Exercise inputs:
------------------------------------

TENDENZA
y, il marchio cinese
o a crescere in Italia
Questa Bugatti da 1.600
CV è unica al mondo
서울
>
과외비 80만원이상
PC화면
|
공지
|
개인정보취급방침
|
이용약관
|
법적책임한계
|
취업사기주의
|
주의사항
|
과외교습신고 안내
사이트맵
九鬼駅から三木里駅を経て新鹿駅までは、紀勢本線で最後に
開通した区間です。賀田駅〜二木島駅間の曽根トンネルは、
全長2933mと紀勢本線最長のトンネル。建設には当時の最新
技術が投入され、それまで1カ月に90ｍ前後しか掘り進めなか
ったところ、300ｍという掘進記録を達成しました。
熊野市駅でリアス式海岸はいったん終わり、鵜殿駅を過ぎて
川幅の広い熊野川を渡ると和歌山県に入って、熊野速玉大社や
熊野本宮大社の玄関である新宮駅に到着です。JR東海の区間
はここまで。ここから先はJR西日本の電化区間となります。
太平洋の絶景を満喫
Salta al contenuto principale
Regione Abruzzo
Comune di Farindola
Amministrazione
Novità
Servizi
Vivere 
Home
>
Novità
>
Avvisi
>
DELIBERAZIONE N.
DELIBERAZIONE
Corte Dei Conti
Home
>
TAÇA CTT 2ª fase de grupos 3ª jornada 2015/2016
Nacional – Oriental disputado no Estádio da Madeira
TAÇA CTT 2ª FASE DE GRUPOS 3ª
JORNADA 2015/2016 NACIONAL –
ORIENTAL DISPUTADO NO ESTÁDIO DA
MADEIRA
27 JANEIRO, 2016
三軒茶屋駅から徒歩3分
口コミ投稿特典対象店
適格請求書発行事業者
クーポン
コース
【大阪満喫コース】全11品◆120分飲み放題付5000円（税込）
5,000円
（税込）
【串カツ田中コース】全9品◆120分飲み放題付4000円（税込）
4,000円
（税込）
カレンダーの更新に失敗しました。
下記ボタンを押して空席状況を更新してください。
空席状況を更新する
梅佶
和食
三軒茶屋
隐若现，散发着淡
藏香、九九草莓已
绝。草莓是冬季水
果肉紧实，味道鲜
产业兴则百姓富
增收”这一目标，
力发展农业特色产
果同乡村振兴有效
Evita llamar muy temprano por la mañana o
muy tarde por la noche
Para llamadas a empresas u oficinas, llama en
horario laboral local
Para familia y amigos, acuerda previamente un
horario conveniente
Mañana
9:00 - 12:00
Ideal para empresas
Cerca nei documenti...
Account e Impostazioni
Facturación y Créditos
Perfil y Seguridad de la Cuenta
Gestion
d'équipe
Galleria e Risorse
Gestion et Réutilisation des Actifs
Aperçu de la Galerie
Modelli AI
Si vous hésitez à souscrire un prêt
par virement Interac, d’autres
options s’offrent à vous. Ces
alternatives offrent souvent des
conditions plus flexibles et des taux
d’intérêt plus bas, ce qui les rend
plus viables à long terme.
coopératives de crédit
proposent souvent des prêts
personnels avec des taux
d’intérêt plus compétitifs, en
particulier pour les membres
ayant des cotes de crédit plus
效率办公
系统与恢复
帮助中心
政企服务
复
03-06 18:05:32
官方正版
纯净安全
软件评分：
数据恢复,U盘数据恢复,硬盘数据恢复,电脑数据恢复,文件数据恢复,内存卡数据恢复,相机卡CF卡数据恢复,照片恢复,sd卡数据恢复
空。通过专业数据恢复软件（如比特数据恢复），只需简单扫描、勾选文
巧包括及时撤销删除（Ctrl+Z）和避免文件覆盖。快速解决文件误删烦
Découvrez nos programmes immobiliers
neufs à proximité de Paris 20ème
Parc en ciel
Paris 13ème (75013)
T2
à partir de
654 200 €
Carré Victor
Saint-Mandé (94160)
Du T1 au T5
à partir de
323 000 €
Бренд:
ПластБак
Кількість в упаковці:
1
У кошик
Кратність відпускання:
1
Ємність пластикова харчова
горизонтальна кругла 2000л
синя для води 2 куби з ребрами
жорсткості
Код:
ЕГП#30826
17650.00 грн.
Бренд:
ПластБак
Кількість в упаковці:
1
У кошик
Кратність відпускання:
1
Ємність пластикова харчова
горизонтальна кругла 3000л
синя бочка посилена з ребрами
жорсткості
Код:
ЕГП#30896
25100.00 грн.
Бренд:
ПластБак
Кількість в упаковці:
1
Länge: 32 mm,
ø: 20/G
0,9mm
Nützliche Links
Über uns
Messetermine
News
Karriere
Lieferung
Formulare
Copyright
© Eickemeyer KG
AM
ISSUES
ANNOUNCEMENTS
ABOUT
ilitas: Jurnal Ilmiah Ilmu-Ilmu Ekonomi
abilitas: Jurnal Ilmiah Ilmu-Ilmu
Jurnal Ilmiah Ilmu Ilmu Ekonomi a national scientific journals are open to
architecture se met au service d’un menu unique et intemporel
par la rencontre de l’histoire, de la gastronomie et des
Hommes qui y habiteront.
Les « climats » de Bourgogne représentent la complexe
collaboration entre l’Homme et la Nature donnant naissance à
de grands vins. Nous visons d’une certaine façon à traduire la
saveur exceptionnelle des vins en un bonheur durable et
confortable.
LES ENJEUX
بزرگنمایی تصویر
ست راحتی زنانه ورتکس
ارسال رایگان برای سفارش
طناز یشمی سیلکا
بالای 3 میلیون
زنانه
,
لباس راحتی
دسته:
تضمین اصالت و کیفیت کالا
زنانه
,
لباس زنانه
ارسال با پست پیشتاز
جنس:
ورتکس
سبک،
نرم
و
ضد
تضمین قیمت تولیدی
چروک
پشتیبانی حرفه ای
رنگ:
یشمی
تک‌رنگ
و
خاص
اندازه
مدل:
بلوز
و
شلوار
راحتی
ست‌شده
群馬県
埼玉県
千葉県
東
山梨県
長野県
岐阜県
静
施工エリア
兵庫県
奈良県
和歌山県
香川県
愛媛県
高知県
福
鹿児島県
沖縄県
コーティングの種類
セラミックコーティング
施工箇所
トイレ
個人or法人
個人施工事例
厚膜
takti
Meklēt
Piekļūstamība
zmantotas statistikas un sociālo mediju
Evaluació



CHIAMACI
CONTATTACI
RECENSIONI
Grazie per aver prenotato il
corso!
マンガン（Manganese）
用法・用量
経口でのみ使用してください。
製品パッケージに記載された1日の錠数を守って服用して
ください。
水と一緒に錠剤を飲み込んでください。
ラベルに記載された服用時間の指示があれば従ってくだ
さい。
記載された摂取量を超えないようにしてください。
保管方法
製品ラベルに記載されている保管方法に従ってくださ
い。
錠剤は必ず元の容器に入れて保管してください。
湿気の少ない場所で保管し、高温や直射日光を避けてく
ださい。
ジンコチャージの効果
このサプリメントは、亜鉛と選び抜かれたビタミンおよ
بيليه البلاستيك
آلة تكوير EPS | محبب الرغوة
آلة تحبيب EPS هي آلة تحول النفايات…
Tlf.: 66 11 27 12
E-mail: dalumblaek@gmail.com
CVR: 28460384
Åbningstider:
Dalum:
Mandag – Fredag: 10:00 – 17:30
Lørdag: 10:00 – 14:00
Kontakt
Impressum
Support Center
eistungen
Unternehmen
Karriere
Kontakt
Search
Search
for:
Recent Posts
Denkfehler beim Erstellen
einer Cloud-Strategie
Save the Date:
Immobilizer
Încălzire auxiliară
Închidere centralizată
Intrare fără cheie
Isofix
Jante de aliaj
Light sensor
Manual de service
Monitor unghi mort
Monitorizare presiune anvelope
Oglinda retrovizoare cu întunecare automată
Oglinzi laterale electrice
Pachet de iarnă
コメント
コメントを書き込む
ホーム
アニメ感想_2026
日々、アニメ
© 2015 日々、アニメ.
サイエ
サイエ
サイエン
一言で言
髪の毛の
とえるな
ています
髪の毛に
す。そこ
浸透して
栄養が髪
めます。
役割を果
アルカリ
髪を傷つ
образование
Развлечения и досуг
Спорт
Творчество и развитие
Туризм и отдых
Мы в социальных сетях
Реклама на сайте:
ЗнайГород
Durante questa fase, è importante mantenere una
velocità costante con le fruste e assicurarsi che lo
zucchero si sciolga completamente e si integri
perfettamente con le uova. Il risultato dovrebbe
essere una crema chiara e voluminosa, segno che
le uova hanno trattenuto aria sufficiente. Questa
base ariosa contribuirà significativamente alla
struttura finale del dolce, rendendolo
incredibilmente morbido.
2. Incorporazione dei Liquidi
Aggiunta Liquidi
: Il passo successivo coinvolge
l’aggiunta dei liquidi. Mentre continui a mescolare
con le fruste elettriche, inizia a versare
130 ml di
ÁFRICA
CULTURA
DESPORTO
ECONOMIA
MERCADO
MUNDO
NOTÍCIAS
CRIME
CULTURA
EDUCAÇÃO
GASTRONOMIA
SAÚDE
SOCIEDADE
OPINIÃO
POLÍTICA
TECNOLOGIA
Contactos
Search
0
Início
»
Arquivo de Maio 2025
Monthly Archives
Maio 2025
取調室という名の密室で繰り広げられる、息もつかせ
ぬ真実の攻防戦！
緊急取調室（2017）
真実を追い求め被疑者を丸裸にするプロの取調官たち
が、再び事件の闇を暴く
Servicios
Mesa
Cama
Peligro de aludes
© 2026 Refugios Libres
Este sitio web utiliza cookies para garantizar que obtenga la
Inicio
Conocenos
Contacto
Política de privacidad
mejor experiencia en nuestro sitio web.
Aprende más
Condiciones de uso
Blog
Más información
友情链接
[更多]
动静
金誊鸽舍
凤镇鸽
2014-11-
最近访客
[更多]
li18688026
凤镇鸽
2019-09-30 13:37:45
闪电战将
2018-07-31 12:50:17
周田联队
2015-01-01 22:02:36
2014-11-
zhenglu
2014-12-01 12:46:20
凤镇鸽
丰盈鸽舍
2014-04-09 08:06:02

------------------------------------

Copy all lines from the material that include "Gestion".

Solution for this task:
Gestion
Gestion et Réutilisation des Actifs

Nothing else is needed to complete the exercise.